TOKYO, South Korea and the US may seek to sign a peace treaty with North Korea when and if it completely gives up its nuclear ambitions, Seoul’s top security adviser said Wednesday, according to Yonhap News Agency.
Chung Eui-yong, head of the presidential National Security Office, said the allies are considering various ways to reward the North following its denuclearization. Seoul and Washington are holding “in-depth discussions on various ways to successfully hold the South-North Korea summit and the North Korea-US summit that will be held shortly thereafter,” Chung was quoted as telling reporters.
“For instance, we are discussing how we could remove the (security) concerns held by North Korea. We have also held in-depth discussions on how we could guarantee the North’s bright future should the North make the right decision,” he added.

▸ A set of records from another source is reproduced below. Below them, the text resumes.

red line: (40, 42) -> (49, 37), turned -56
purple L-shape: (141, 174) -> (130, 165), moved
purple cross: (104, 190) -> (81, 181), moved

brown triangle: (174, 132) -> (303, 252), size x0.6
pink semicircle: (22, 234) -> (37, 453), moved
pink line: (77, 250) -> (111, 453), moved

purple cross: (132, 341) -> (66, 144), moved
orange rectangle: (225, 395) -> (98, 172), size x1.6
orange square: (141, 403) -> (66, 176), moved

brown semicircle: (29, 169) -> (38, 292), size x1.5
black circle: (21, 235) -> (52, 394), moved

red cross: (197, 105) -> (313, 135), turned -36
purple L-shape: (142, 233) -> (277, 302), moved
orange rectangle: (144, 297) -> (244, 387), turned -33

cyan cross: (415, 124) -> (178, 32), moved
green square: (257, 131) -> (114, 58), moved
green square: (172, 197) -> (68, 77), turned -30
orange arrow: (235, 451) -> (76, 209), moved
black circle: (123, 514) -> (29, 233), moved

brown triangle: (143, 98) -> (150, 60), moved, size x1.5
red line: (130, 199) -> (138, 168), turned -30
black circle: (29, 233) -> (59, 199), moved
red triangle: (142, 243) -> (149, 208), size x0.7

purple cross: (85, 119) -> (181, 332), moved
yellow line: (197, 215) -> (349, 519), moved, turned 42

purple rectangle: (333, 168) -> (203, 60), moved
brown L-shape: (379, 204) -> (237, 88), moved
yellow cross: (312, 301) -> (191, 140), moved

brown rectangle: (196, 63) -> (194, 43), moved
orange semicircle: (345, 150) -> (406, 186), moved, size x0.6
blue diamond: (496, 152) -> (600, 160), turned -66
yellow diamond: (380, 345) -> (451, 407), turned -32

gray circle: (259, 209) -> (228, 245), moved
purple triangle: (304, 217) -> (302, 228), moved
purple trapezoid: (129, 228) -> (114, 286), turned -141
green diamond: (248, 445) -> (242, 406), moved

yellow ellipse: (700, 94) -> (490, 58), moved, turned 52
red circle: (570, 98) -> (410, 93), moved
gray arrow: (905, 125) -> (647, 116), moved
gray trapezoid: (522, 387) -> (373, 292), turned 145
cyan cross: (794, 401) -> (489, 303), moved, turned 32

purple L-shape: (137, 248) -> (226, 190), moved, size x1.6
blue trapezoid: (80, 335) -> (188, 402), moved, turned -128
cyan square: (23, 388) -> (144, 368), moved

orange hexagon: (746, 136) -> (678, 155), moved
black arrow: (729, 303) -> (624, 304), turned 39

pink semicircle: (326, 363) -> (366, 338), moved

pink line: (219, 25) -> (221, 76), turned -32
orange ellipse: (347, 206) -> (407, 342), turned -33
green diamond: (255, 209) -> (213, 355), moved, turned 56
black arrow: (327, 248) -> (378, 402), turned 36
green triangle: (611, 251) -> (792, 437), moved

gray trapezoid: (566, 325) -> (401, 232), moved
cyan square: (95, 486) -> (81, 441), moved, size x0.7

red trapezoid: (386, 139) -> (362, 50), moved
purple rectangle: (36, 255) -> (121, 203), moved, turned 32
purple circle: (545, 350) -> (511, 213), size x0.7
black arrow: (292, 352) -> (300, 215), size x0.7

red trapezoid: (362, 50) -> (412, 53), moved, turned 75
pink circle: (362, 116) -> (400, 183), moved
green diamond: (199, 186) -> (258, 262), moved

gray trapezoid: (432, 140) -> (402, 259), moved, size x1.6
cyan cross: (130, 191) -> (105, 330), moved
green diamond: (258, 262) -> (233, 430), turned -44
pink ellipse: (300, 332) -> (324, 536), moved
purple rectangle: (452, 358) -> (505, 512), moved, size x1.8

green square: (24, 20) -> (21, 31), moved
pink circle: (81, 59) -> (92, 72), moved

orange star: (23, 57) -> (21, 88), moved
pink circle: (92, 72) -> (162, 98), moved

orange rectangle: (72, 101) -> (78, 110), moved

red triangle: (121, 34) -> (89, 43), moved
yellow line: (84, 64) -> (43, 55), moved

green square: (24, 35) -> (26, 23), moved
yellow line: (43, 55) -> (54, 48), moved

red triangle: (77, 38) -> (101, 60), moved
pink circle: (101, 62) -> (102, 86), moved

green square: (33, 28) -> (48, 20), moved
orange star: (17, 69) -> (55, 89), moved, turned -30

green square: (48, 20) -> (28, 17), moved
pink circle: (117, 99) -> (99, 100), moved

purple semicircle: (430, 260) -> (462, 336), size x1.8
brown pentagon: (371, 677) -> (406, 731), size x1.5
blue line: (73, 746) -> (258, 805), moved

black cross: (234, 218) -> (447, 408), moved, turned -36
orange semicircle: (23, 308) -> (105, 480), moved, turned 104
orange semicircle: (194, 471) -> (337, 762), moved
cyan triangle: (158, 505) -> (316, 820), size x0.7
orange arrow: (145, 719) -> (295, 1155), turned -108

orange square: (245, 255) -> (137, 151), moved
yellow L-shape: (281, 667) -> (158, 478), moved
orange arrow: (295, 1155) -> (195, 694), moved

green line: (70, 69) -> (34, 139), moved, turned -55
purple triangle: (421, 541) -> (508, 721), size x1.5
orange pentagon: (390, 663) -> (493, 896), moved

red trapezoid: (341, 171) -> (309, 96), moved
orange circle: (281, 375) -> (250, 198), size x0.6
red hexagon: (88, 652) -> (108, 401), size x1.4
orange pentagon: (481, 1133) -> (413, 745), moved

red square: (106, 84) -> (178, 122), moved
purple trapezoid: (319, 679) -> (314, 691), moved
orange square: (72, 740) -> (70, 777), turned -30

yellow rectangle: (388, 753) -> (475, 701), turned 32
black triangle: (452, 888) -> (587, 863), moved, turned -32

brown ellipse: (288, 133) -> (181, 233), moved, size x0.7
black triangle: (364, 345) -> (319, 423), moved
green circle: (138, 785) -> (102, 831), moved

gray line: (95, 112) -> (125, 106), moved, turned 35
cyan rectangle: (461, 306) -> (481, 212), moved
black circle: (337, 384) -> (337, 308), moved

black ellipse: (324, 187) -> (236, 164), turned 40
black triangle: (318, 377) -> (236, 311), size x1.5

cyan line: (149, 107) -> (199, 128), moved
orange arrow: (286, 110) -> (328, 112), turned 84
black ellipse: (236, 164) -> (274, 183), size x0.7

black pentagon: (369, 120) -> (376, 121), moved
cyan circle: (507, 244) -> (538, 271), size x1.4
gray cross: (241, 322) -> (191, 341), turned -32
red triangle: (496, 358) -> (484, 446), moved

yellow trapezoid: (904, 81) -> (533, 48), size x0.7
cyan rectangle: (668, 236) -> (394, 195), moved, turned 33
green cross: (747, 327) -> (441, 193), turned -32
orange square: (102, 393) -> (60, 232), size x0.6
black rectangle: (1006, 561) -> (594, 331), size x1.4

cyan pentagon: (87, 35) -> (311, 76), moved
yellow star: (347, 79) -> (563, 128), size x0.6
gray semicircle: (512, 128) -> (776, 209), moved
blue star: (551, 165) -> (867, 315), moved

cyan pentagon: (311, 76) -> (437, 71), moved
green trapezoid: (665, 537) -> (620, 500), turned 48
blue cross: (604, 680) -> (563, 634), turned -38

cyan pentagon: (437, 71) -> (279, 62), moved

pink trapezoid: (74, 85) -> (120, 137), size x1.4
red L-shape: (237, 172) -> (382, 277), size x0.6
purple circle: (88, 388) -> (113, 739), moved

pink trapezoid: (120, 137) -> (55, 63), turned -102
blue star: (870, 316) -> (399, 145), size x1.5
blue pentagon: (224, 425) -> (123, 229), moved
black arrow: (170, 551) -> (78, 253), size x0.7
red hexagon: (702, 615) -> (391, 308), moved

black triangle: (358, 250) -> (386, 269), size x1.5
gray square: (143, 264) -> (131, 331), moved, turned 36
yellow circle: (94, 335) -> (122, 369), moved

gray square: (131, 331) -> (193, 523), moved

South Korean President Moon Jae-in and North Korean leader Kim Jong-un are set to meet next Friday for what will be a third inter-Korean summit. US President Donald Trump has agreed to meet Kim in May or early June.
Chung’s remarks came shortly after the US president said those discussing an end to the Korean War would “certainly have my blessing.” While meeting Chung in Pyongyang on March 5, the North Korean leader said his country may give up its nuclear arsenal in exchange for a security guarantee. Chung said Moon and Trump may meet following their separate summits with Kim to discuss a possible peace treaty with North Korea.
“We are also exchanging our views on the possibility of holding a South Korea-US summit, as well as a three-way summit of South Korea, North Korea and the U.S. to successfully achieve such goals,” he said.